Iraq News
Human Rights

Ninawa network collects bread for Mosul IDPs

By Alaa Hussain in Baghdad

Internally displaced persons receive aid in the Kurdish region of Iraq. [Photo courtesy of the Network of Civil Society Organisations in Ninawa]

Internally displaced persons receive aid in the Kurdish region of Iraq. [Photo courtesy of the Network of Civil Society Organisations in Ninawa]

A Ninawa province network of civilian volunteers has set a goal of collecting and distributing one million loaves of bread to displaced Mosul residents.

More than 150,000 displaced Mosul residents are sheltering in camps near the city set up by the Iraqi government, after fleeing their homes amid the battle to liberate the city from the "Islamic State of Iraq and the Levant" (ISIL).

As they await the completion of the military operation and their eventual return to their homes, they face harsh living conditions, including winter weather and a shortage of basic food items.

To help them meet their daily needs, local activists have launched a campaign to collect bread from area residents and distribute it in the displacement camps.

All local residents have been invited to contribute bread they bake or purchase, with the eventual goal of distributing one million loaves.

The initiative is organised by the Network of Civil Society Organisations in Ninawa, a civilian volunteering network, said its media officer, Muhannad al-Awmari.

"The idea aims to involve citizens in the IDPs’ concerns by sharing a loaf of bread with them, with all the high significance bread holds for the Iraqi family," he told Diyaruna.

Al-Awmari said he launched the initiative after he received offers from Iraqis from across the religious and social spectrum to donate bread.

Most donors come from Ninawa province or the adjacent Kurdish region, he said.

Al-Awmari said he arranges with donors a time and place to collect the bread, which is then delivered to the displacement camps by volunteers.

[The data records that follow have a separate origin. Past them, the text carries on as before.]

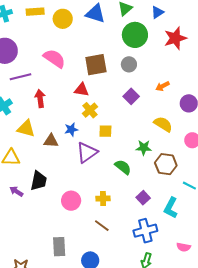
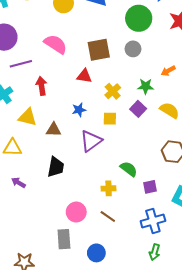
purple square: (131, 96) -> (138, 109), moved
yellow cross: (90, 110) -> (113, 91), moved
blue star: (71, 129) -> (79, 110), moved
green star: (144, 148) -> (146, 86), moved
green semicircle: (123, 167) -> (129, 169), moved
black trapezoid: (39, 181) -> (56, 167), moved
purple square: (143, 198) -> (150, 187), turned 32
pink circle: (71, 201) -> (76, 212), moved

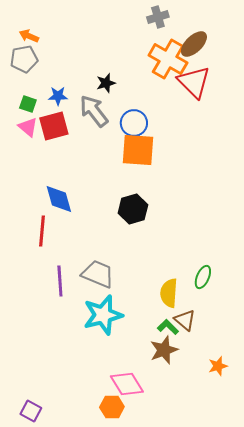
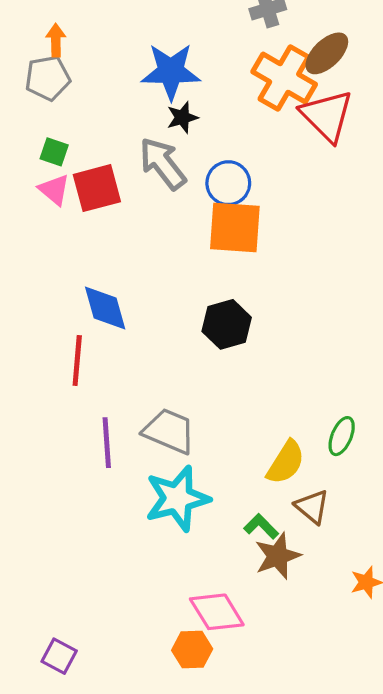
orange arrow: (29, 36) -> (56, 40), turned 66
blue star: (58, 96) -> (171, 71), moved, size x1.8
yellow semicircle: (169, 293) -> (286, 462), turned -152
green L-shape: (168, 327) -> (261, 526), moved

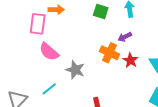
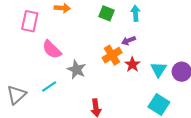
pink rectangle: (38, 24) -> (30, 21), moved
orange cross: (109, 53) -> (112, 55), turned 30

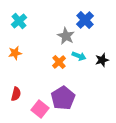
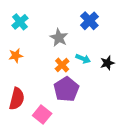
gray star: (66, 36) -> (59, 38), moved
red semicircle: (16, 94) -> (17, 99), size x1.5
purple pentagon: (63, 98) -> (66, 89), moved

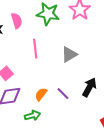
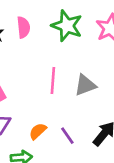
pink line: (35, 49) -> (53, 81), moved

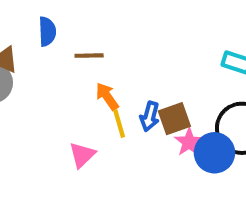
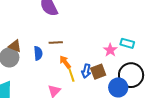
blue semicircle: (47, 32) -> (38, 53), moved
pink star: (189, 142) -> (110, 50), moved

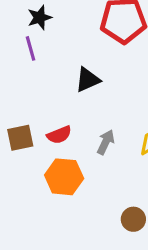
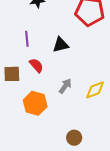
purple line: (31, 48) -> (27, 39), moved
red semicircle: (59, 135) -> (36, 65), moved, turned -119

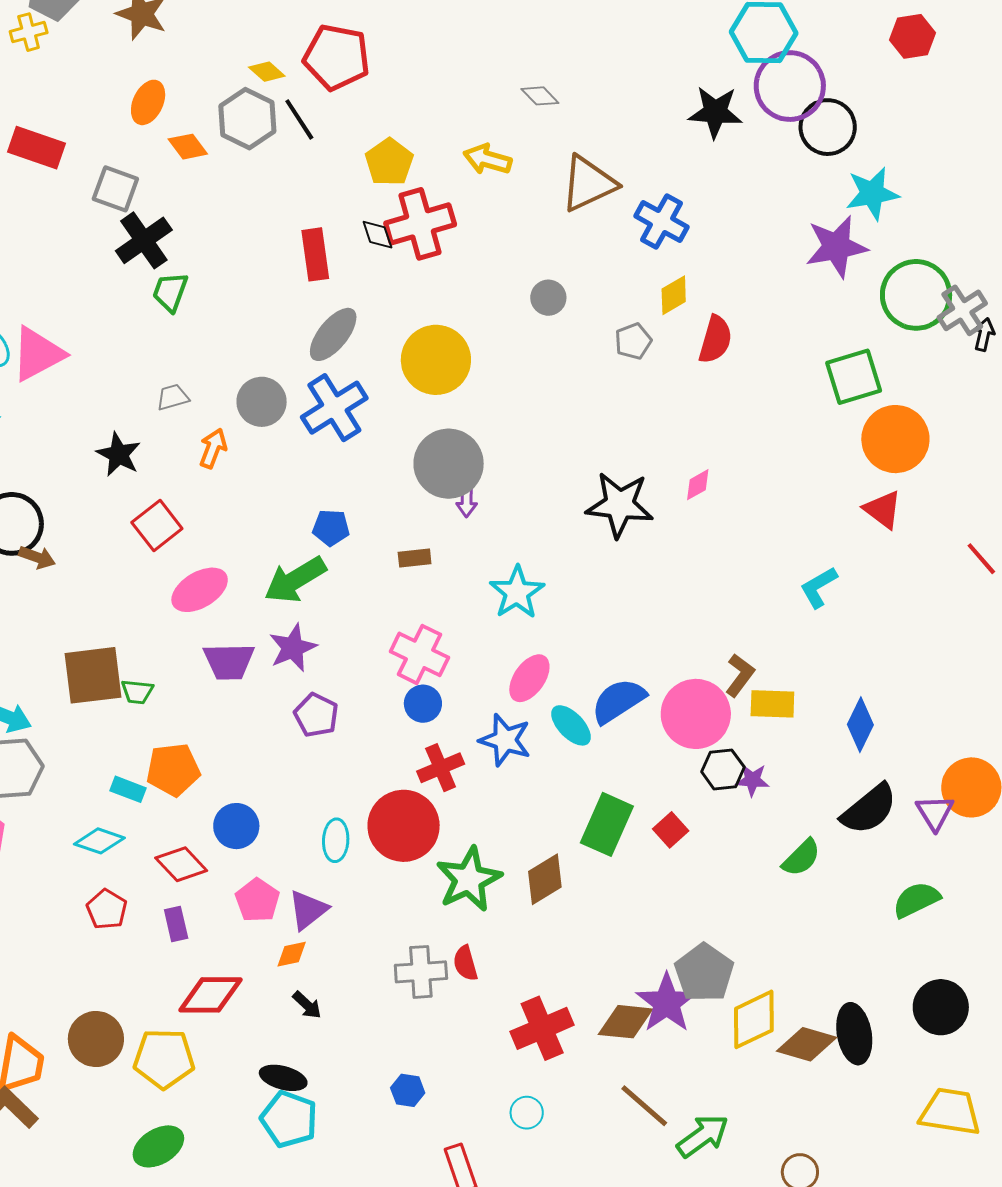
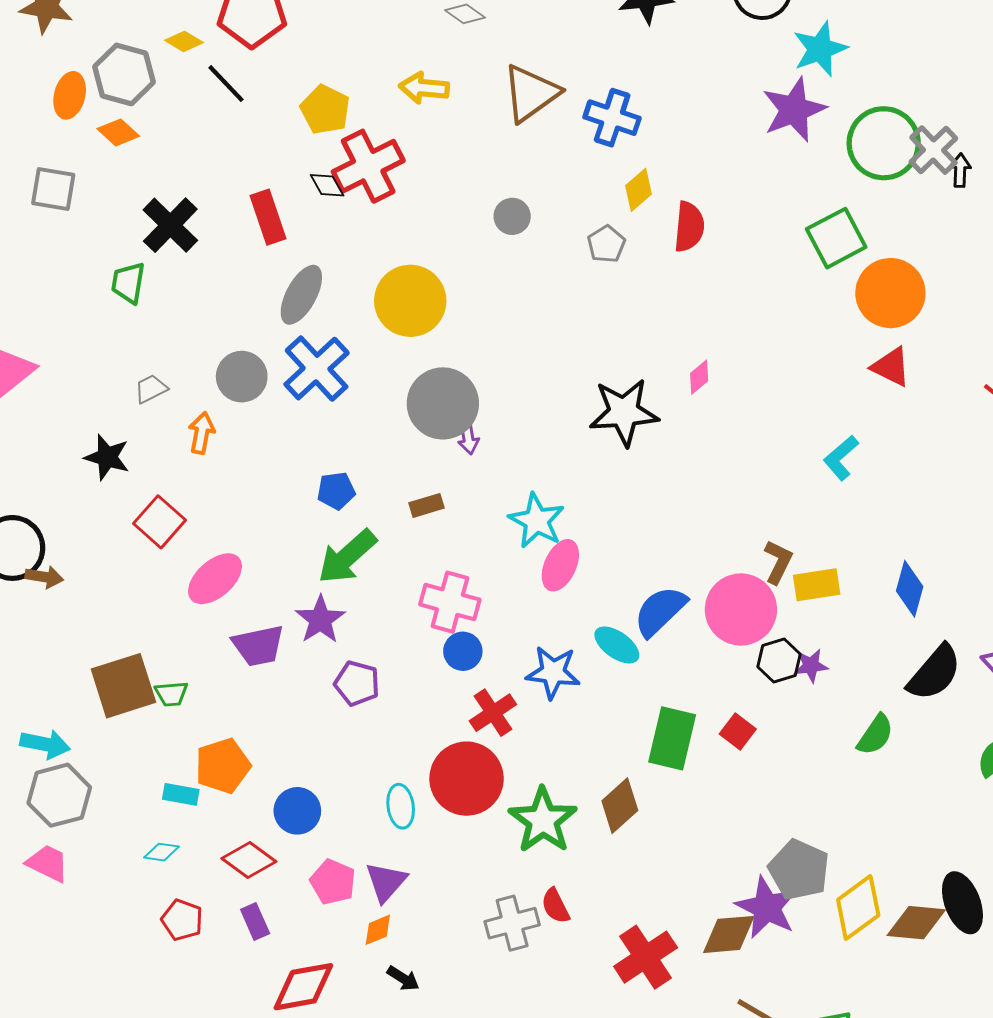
gray hexagon: (247, 119) -> (124, 74), moved
black cross: (144, 240) -> (170, 225), moved
green arrow: (295, 580) -> (347, 557), moved
pink ellipse: (529, 678) -> (560, 565), moved
cyan diamond: (99, 841) -> (162, 852), size x0.7

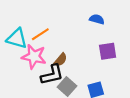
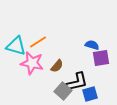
blue semicircle: (97, 19) -> (92, 45), moved
black L-shape: (52, 75) -> (77, 82), moved

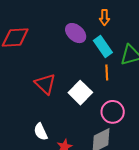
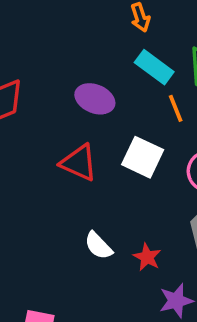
purple ellipse: (76, 33) -> (95, 99), moved

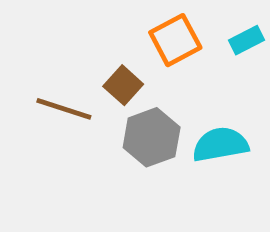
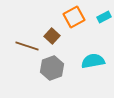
gray hexagon: (152, 137) -> (52, 68), moved

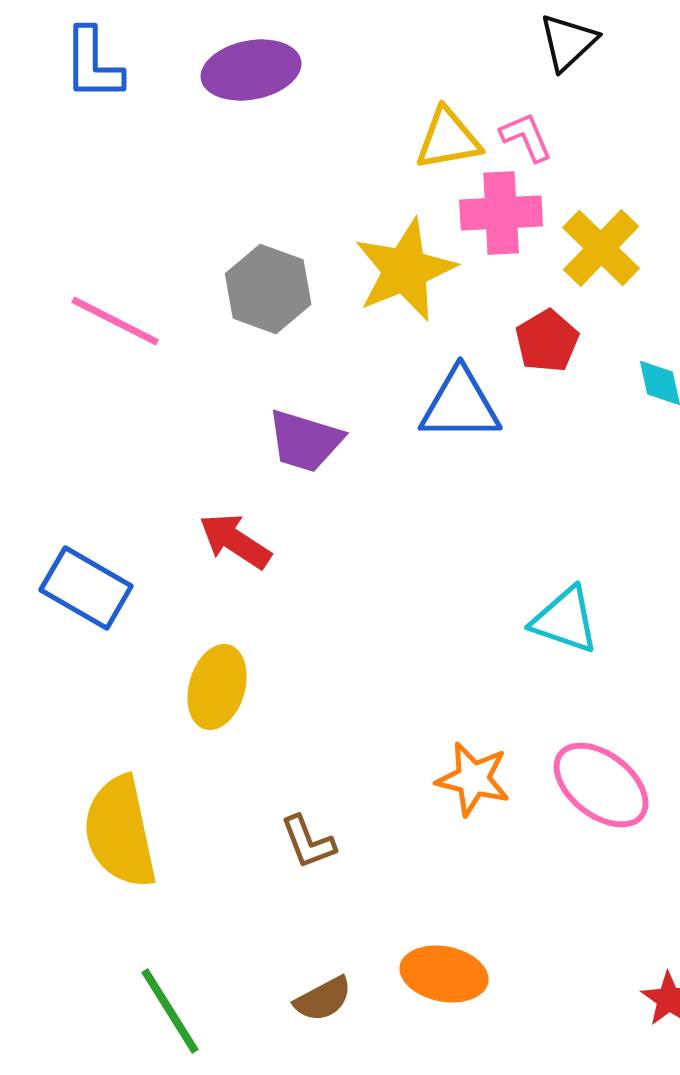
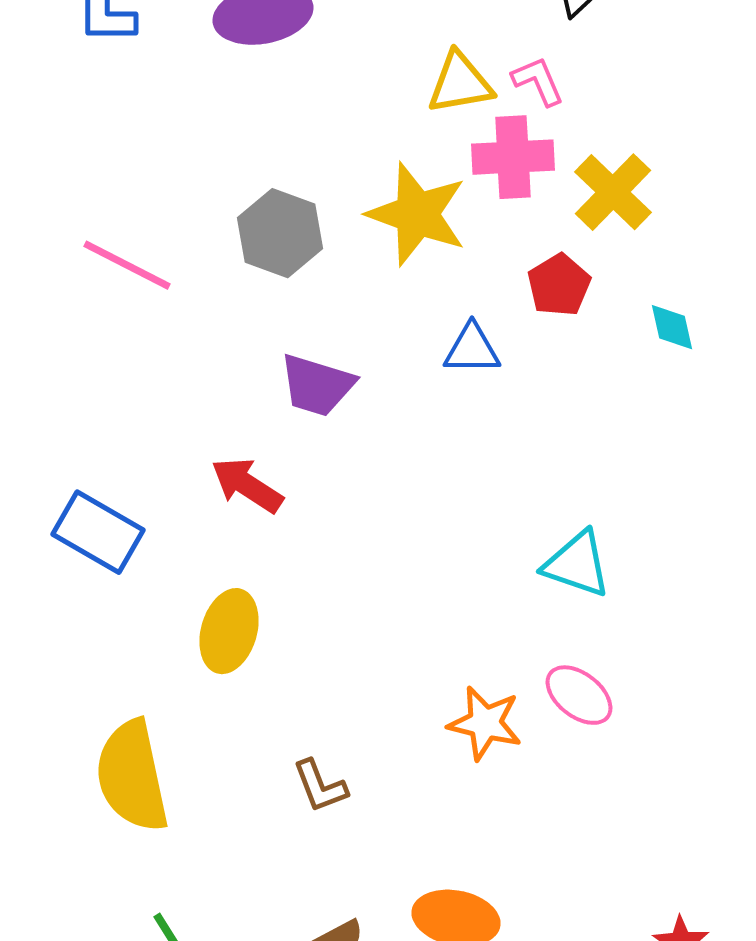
yellow star: (405, 270) -> (417, 214), turned -30
blue triangle: (460, 405) -> (472, 349), size x0.7
pink ellipse: (601, 785) -> (579, 695), moved, size x0.7

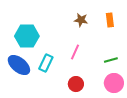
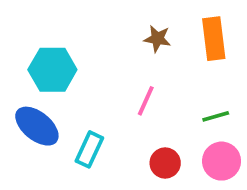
orange rectangle: (110, 20) -> (214, 39), size x1.5
cyan rectangle: (46, 63) -> (89, 149), moved
red circle: (76, 84) -> (165, 163), moved

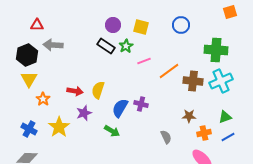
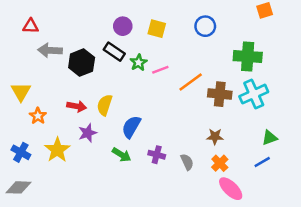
green star: (126, 46) -> (139, 63), moved
black hexagon: (27, 55) -> (82, 63), moved
purple cross: (141, 104) -> (157, 155), moved
green triangle: (225, 117) -> (269, 138), moved
orange cross: (204, 133) -> (220, 163), moved, turned -32

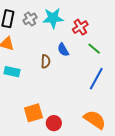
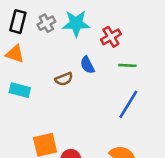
green line: (94, 49) -> (127, 65), turned -40
brown semicircle: (46, 61) -> (64, 79), turned 64

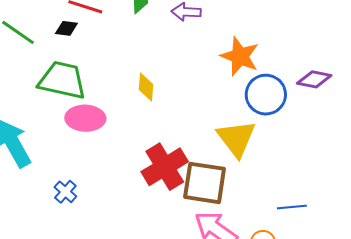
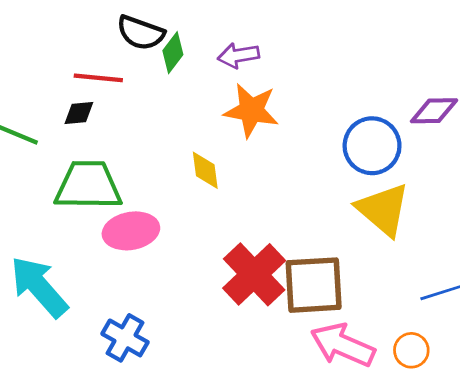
orange star: (240, 56) -> (251, 110), moved
yellow triangle: (236, 138) -> (383, 209), moved
blue cross: (65, 192) -> (125, 338), size x1.4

"The bread will be distributed to IDPs in the camps of al-Khazir, Hassan Sham and Jadaa, where dozens of thousands of IDPs are living," he said.

Humanitarian initiatives

In addition to distributing bread, the network has been involved in other humanitarian initiatives in displacement camps near Mosul, al-Awmari said.

On New Year’s Eve, he said, the network held a party at Hassan Sham camp "where gifts and food were handed out".

The network also has organised basic education classes for children in the camps to prepare them for their eventual return to school, he added.

Meanwhile, the Iraqi Ministry of Displacement and Migration said that last year it distributed hundreds of thousands of food baskets and in-kind aid in Ninawa displacement camps and liberated areas of Mosul.

"The number of in-kind aid items given to IDPs by the ministry in 2016 included, according to official figures, some 630,000 food baskets containing various essential foodstuffs," ministry co-ordination department director Ali Mohammed Naji told Diyaruna.

But food distribution is just one aspect of the ministry's work in this area, he said, noting that "all IDPs in Mosul have been accommodated in camps prepared in advance and have been provided relief according to the required standards".

Distribution has not been limited to displacement camps but also has included residents in liberated neighbourhoods who chose to stay in their homes, said Muhannad Saleh Abdul Rahim, who oversees the ministry’s technical efforts.

"The ministry is co-ordinating with foodstuff agents in those neighbourhoods to collect ration cards for the families there, and the ministry then sends and distributes aid according to the number of cards," he told Diyaruna.